Of the material below, only the lines from the line containing "dans l’Hérault" down to the line containing "heureux de nous associer." belong in the answer, written out exactly.

──────── Data section

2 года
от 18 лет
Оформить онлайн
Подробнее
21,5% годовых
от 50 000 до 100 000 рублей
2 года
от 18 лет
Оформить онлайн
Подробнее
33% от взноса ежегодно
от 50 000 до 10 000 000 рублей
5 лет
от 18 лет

────────────────
──────── Data section

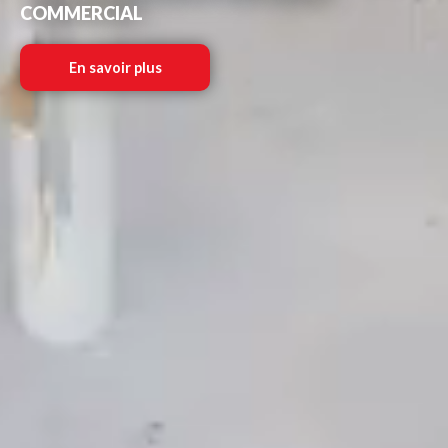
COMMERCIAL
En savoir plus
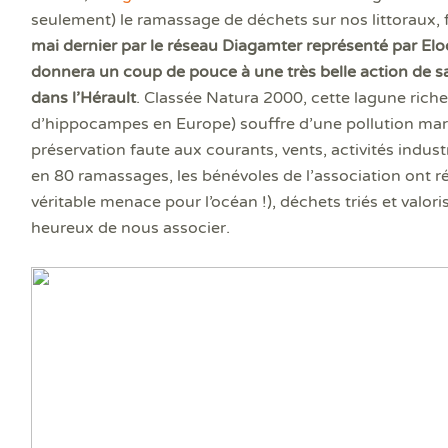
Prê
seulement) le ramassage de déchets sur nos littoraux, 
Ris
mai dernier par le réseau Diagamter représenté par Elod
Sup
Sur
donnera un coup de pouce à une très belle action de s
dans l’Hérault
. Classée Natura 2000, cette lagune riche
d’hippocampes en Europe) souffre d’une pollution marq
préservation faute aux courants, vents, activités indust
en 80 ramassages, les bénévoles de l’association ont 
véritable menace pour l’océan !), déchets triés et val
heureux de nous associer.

────────────────

## The completed task
dans l’Hérault
. Classée Natura 2000, cette lagune riche
d’hippocampes en Europe) souffre d’une pollution marq
préservation faute aux courants, vents, activités indust
en 80 ramassages, les bénévoles de l’association ont 
véritable menace pour l’océan !), déchets triés et val
heureux de nous associer.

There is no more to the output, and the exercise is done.